– Вы знаете мой адрес? – полюбопытствовал Рустам.
– Мне не составит труда найти вас. Я великолепно знаю улицы Тегерана, – она стала ласкать свое золотое ожерелье на шее, словно поглаживала морскую гладь.
Что ж, неплохая работа, увидеть человека в первый раз и знать о нем практически все, к тому же вести себя так непринужденно, словно они были знакомы целую вечность. До такого уровня профессионализма в области выведывания тайн Рустаму надо было расти и расти. В этом он мысленно себе признался.
– Договорились, – охваченные интригой и подозрением глаза Керими сузились в две тонкие щели.
– До завтра, знаток Востока.
Девушка взмахнула рукой и удалилась в сторону Булларда, продолжающего информировать Смирнова о положении в Северном Иране, нефтяных концессиях и отношении Великобритании к событиям вокруг Ирана в целом.
– Красавица Бейран назначила тебе рандеву? – Якубов уже стоял рядом с Рустамом, наблюдая за его новой знакомой.
– Мне надо было отказаться?
– Ни в коем случае, – вполне серьезно ответил Якубов. – Выслушай, что она хочет, и подготовь отчет в центр. Наверняка будут вербовать. Кстати, когда и где произойдет встреча?
– Завтра вечером, у меня дома.
– Ууу! Ну что, Керими, лиха беда начало.
– А если начнет совращать?
– Как называется газета, которую выпускают наши в Тебризе?
– «За Родину».
– Вот-вот. Знаешь, Рустам, иногда на благо страны надо не только подняться в атаку из окопа или броситься с гранатами под танк. Бывает, что ради дела надо переспать с красивой женщиной. Только вот вряд ли это менее опасно, чем выйти под огнем из окопа. Так что вперед за Родину, товарищ Керими. Все, что вы делаете, должно служить во благо нашей стране, – на этот раз Якубов явно иронизировал.
– Сделаю все, что в моих силах, товарищ советник, – Рустам картинно склонил голову.
– И Родина вас не забудет.
* * *
По заведенному природой порядку январь в Тегеране считался месяцем снегопада и сильных холодов. На несколько дней столица наряжалась в белое одеяние, вызывая у людей необъяснимую волну эйфории. Горожане старались предугадать в этом вполне обычном для северных стран, но очень редком для Ирана природном явлении божественное предначертание к лучшему. Богатый урожай, мир, покой, достаток – все это своим магическим белым молчанием навевал снежный покров, захвативший в свой сиюминутный, краткосрочный плен улицы, ветви деревьев, крыши домов, лавки торговцев, души простых горожан, надеющихся в новом году вырваться из стальных клешней нищеты, а богатых – сохранить и приумножить свое благосостояние.

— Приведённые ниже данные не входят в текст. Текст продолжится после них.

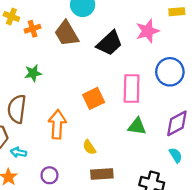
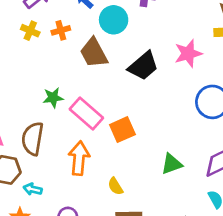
orange cross: (33, 29) -> (61, 30), moved
pink rectangle: (132, 89) -> (86, 114), moved, turned -52
green triangle: (137, 126) -> (172, 164), turned -30

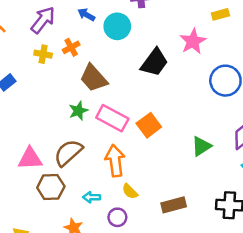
brown trapezoid: (94, 53) -> (94, 78), moved
brown semicircle: (33, 139) -> (68, 153), turned 52
yellow semicircle: (115, 186) -> (130, 191), moved
cyan arrow: (33, 189) -> (92, 197), moved

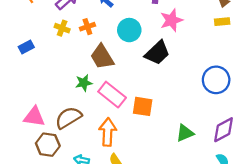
cyan circle: (117, 26) -> (129, 30), moved
pink star: (193, 41) -> (171, 20), moved
orange square: (149, 125) -> (143, 106), turned 35

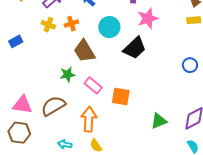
blue circle: (216, 80) -> (190, 65), moved, size x0.6
pink rectangle: (112, 95) -> (93, 85), size x0.7
brown hexagon: (48, 145) -> (19, 133), moved

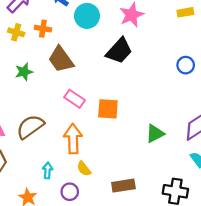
orange cross: (71, 24) -> (43, 29), turned 32
cyan circle: (109, 27) -> (87, 16), moved
green star: (68, 74) -> (24, 72), moved
cyan arrow: (65, 144) -> (48, 170), turned 88

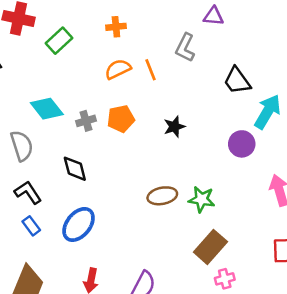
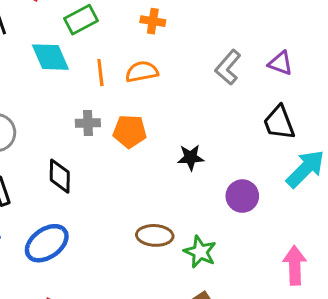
purple triangle: (213, 16) -> (281, 63), moved
orange line: (150, 70) -> (100, 73), moved
cyan diamond: (47, 109) -> (50, 57), moved
purple circle: (242, 144) -> (242, 196), moved

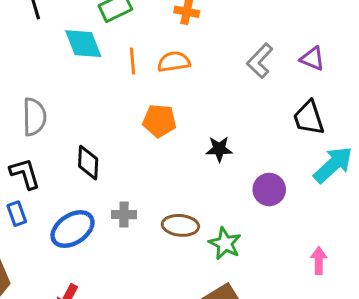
gray cross: (88, 123) -> (124, 215), moved
pink arrow: (295, 265) -> (319, 261), size x0.7

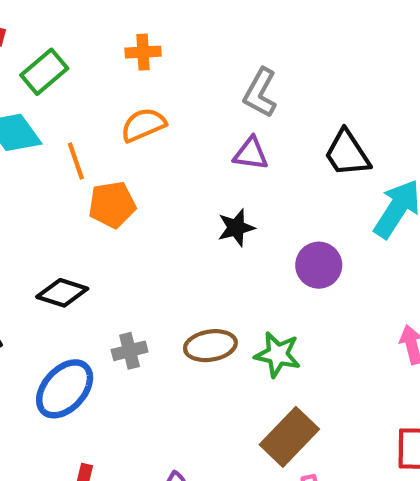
purple triangle: (312, 59) -> (251, 154), moved
orange line: (133, 61) -> (76, 161), moved
orange pentagon: (159, 121) -> (112, 205), moved
black diamond: (88, 163) -> (62, 293), turned -60

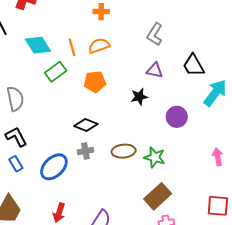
green rectangle: (44, 72) -> (56, 72), moved
purple triangle: (251, 154) -> (155, 70), moved
orange line: (76, 161) -> (72, 47), moved
orange pentagon: (112, 205) -> (95, 82), moved
black diamond: (62, 293) -> (86, 125), moved

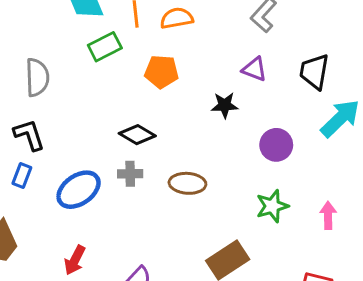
black trapezoid: (193, 65) -> (314, 72), turned 30
green star: (155, 157) -> (272, 206), moved, turned 30
blue rectangle: (16, 164) -> (22, 176), turned 42

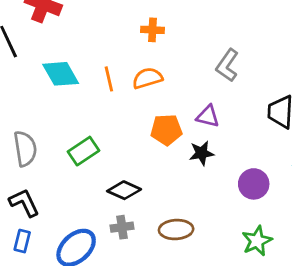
green rectangle: (105, 47) -> (83, 151), moved
purple triangle: (254, 69) -> (208, 116), moved
orange pentagon: (161, 72) -> (166, 130), moved

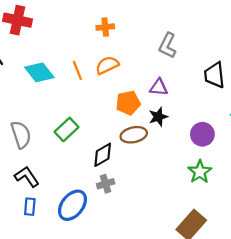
black diamond: (124, 190) -> (103, 155), turned -45
brown ellipse: (176, 230) -> (134, 135), moved
green star: (257, 241) -> (200, 172), moved

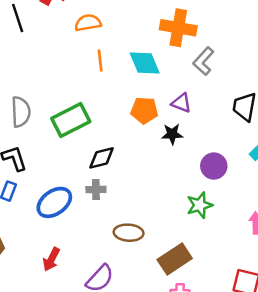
orange cross: (105, 27) -> (178, 28), moved, size x1.8
orange semicircle: (107, 65) -> (88, 23), moved
cyan diamond: (39, 72) -> (145, 63), moved
green rectangle: (66, 129) -> (71, 120), size x1.4
brown ellipse: (134, 135) -> (129, 233), moved

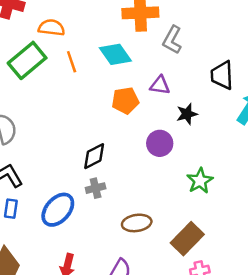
orange semicircle: (88, 23) -> (52, 28), turned 30
green rectangle: (71, 120) -> (27, 60), moved
black star: (172, 134) -> (187, 114), moved
purple circle: (214, 166) -> (160, 143), moved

Морозное, вечернее небо встало над городом с мрачным безразличием. Фонари погасли, погружая большие и малые улицы во мрак, нарушаемый светом уюта и тепла, излучающимся из окон зданий. Перед одним из таких окон стоял, скрестив руки на груди, молодой человек, который вглядывался в пустоту тегеранской улицы и ждал женщину. Он посмотрел на часы, показывающие без малого восемь часов, а затем снова бросил взгляд на улицу. Вот и она. Темный силуэт на белом фоне, двигающийся к парадной двери уверенным шагом. Она не опоздала даже ни на минуту, хотя имела право сделать по нескольким причинам, включая первый тегеранский снег.

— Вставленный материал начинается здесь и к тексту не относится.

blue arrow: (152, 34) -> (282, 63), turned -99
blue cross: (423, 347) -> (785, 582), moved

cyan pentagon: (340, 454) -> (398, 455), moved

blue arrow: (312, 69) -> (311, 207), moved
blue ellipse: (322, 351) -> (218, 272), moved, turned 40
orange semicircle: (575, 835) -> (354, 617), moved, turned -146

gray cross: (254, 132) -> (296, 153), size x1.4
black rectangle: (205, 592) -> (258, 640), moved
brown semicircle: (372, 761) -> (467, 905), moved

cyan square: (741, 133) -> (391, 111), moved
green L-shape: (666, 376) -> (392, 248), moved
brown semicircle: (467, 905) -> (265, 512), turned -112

– Налью вам горячего кофе. Вы, должно быть, замерзли? – предложил Рустам, провожая ее в свою излюбленную «восточную» комнату.

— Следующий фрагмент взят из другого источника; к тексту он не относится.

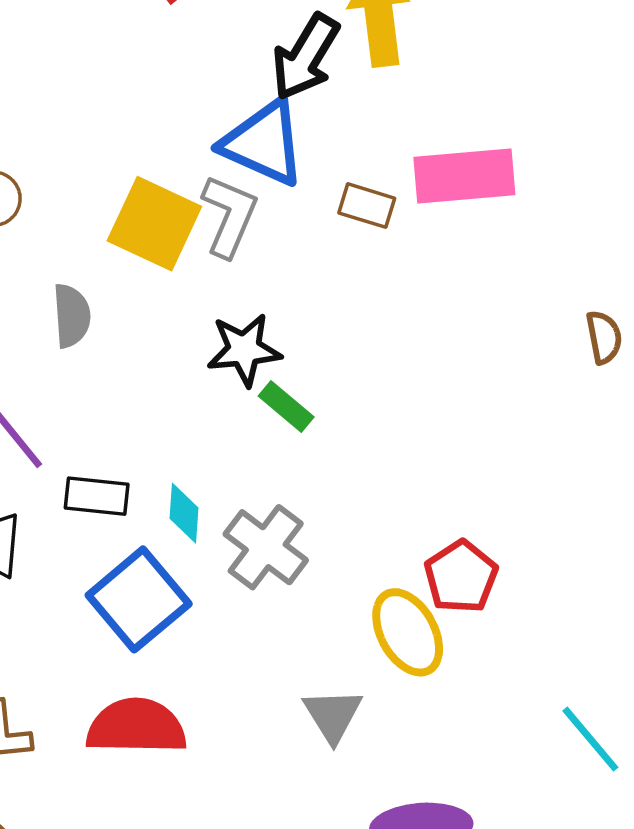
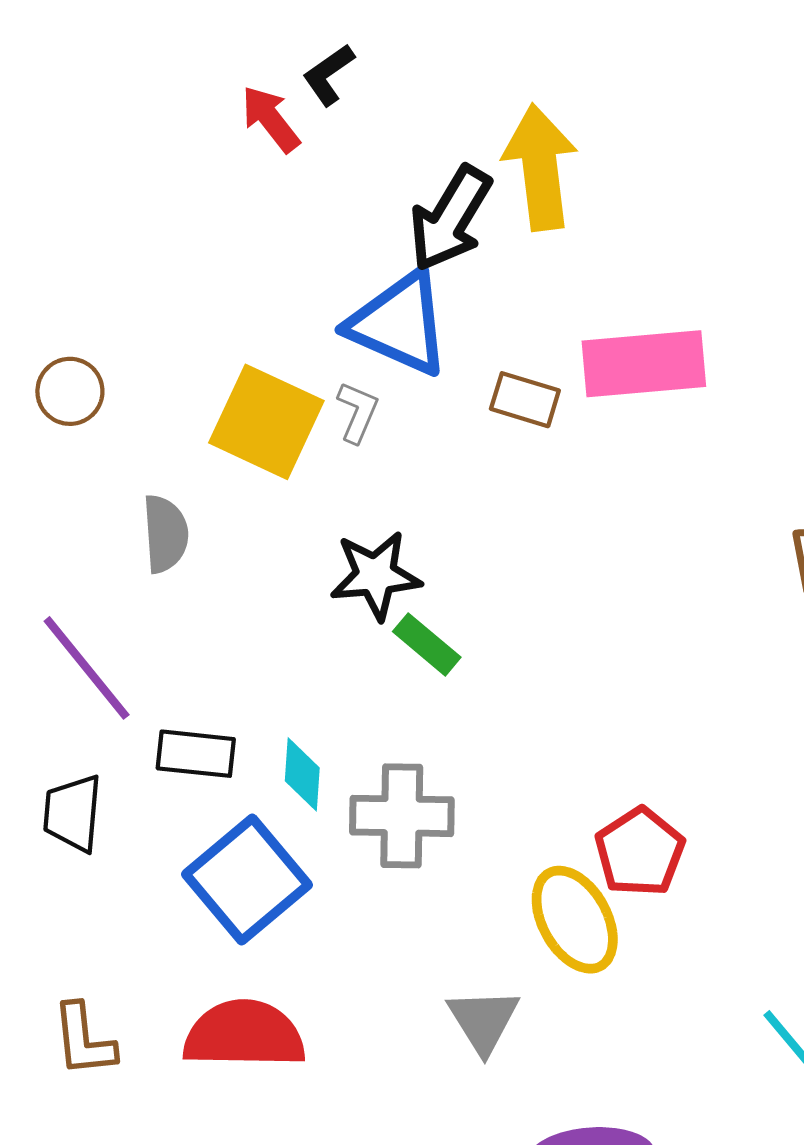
gray L-shape: (229, 216) -> (358, 412), size x0.6
gray cross: (266, 547) -> (402, 816), turned -36

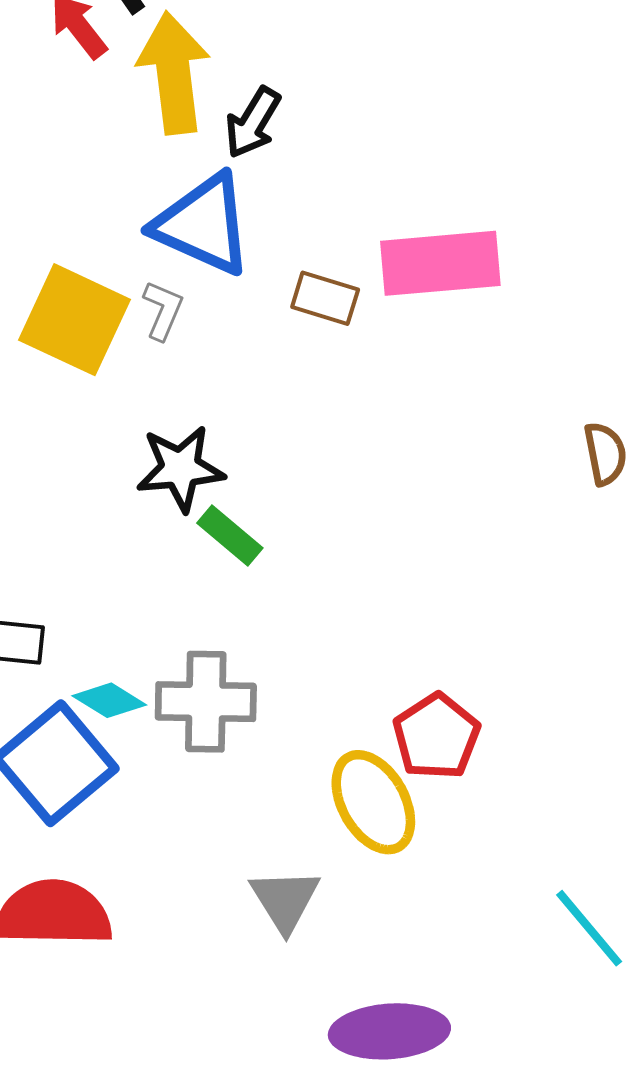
yellow arrow: (540, 167) -> (174, 73), moved
black arrow: (450, 218) -> (253, 123), size x0.7
cyan diamond: (302, 774) -> (109, 700), moved, turned -62

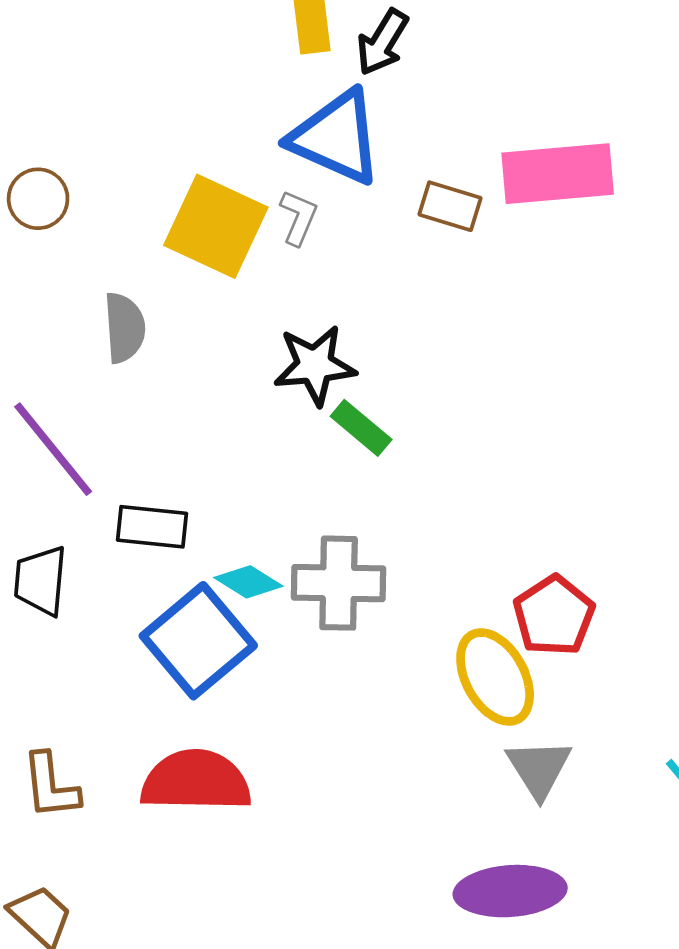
gray triangle: (285, 900) -> (539, 768), moved

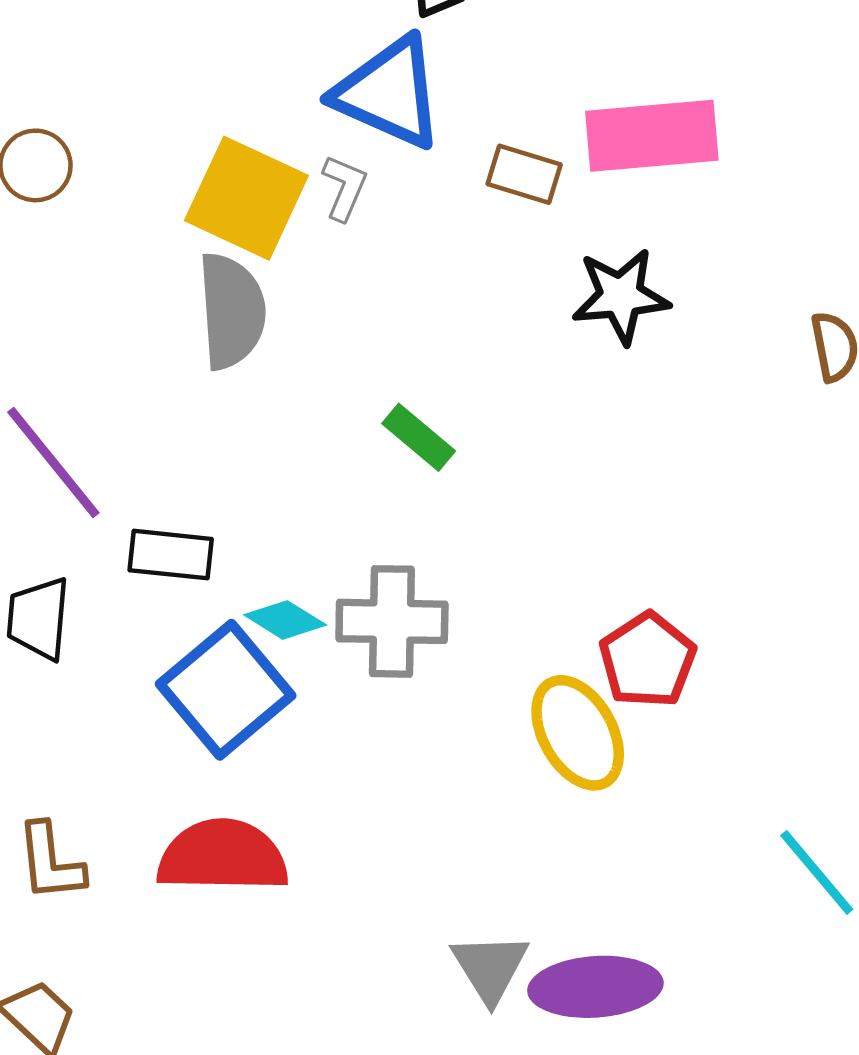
gray semicircle: (124, 328) -> (232, 311), moved, size x1.4
black star: (315, 365) -> (621, 296), moved
gray triangle: (539, 768) -> (490, 968), moved

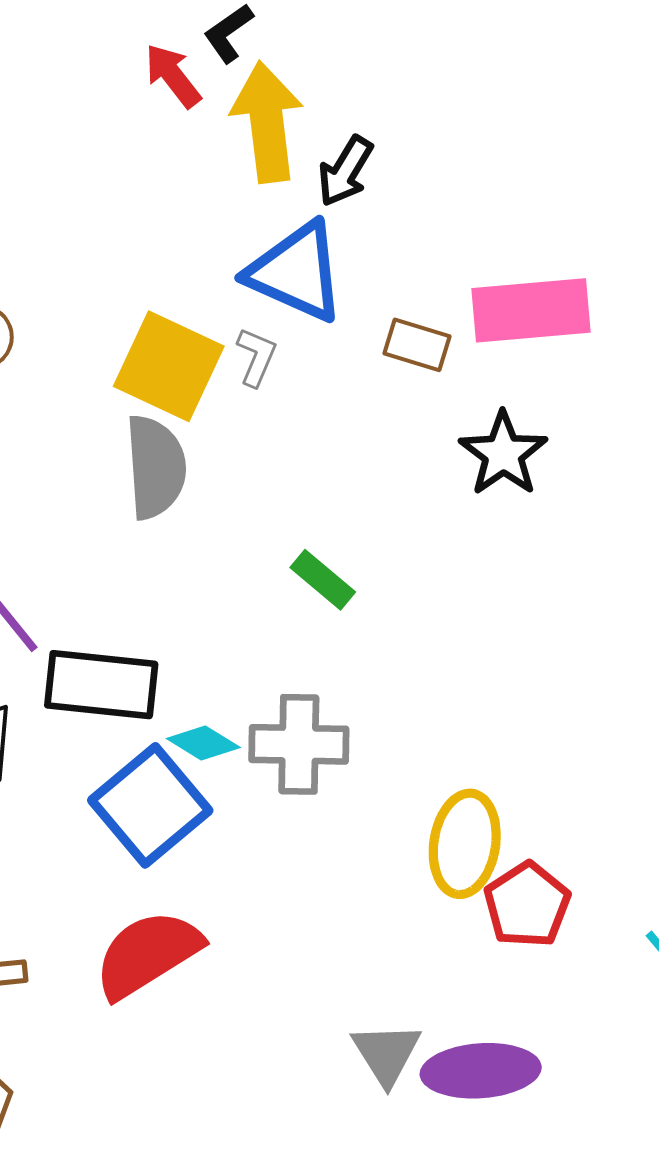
black star: (621, 296) -> (503, 454), turned -30
black rectangle: (171, 555) -> (101, 685), size x1.5
red pentagon: (647, 660) -> (527, 905), moved
yellow ellipse: (578, 733) -> (465, 844), turned 38
red semicircle: (223, 856) -> (148, 954), turned -33

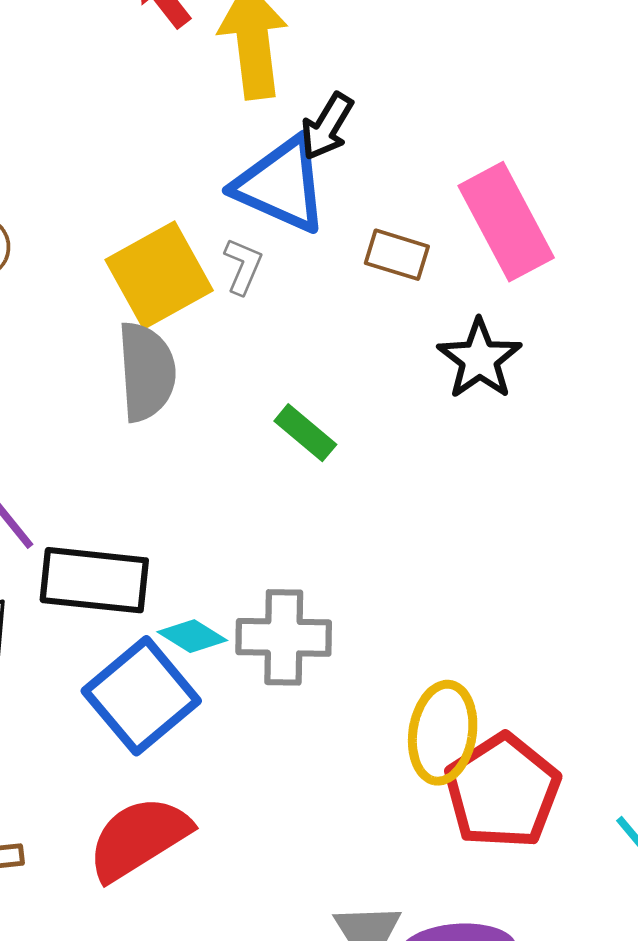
black arrow: (345, 171) -> (327, 126), moved
pink rectangle: (531, 310) -> (506, 222), turned 67
yellow square: (169, 366) -> (159, 275), turned 36
green rectangle: (323, 580) -> (305, 433), moved
red pentagon: (527, 905) -> (502, 791), size x1.4

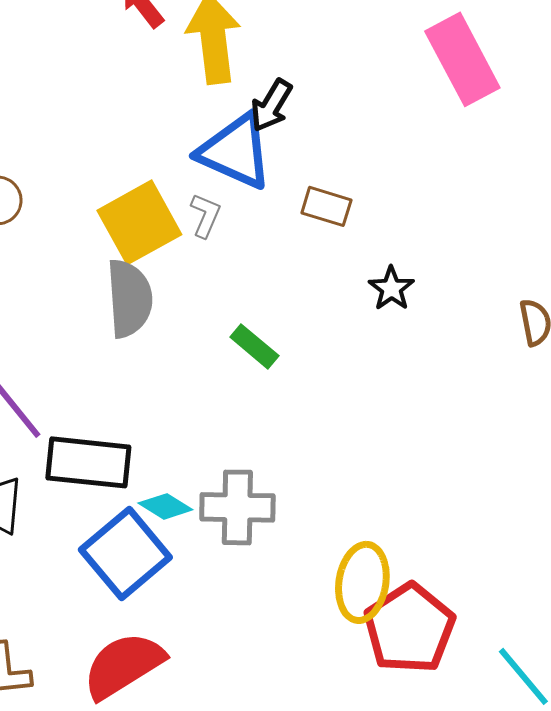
pink rectangle: (506, 222) -> (462, 59), moved
black star: (479, 359) -> (391, 288), size x0.7

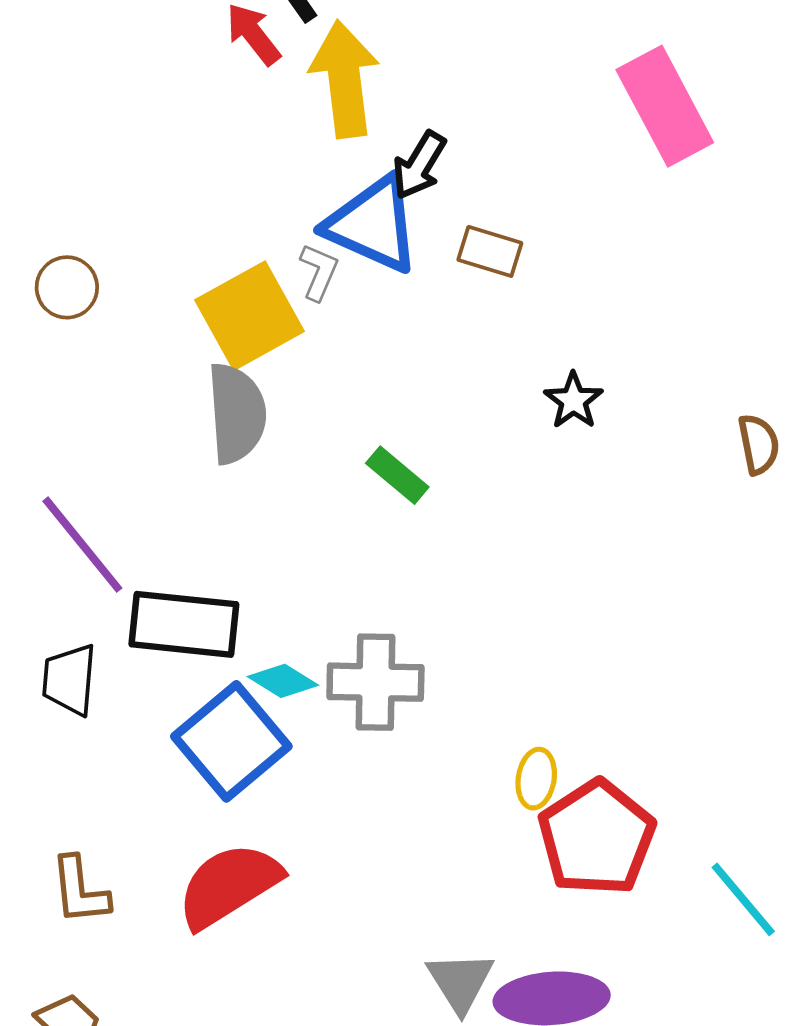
brown rectangle: (326, 206) -> (490, 251), moved
gray L-shape: (205, 215) -> (319, 272), moved
yellow ellipse: (362, 582) -> (536, 779), size x0.6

Она ничего не ответила, только оценивающе осмотрела интерьер комнаты.
– Обрывок восточного рая, посреди холодного уныния, – первые слова, без приветствия, произнесенные сухо и без намека на лесть.
Стены и пол, увешанные коврами, продолговатые подушки мутекке, резная подставка для книг из дерева, а главное – кальян, расположенный у изголовья невысокой койки, являющейся единственной мебелью в пределах комнаты.
Он принес ей кофе в небольшой фарфоровой чашке, которую она осушила одним глотком, как рюмку русской водки. Рустам присел на койку, скрестив ноги по-турецки, и стал внимательно смотреть в лицо гостье. Сейчас в ней не было того задора и игривости, которая наблюдалась на приеме в советском посольстве. Она была серьезна и совсем не улыбалась. Чашку она положила на медный поднос меджмеи, орнаментированный восточными этюдами, в виде изображения пальм, солнца и куполов сказочных дворцов. Бейран села на ковер, прямо напротив Рустама и тоже уставилась с минуту на его лицо. Молчаливая дуэль завершилась резким движением Бейран, которая как ни в чем ни бывало задернула правую ногу себе за голову, продолжая смотреть в лицо Рустама. Юбка слегка спала, обнажая черные чулки и их границу с белой женской кожей.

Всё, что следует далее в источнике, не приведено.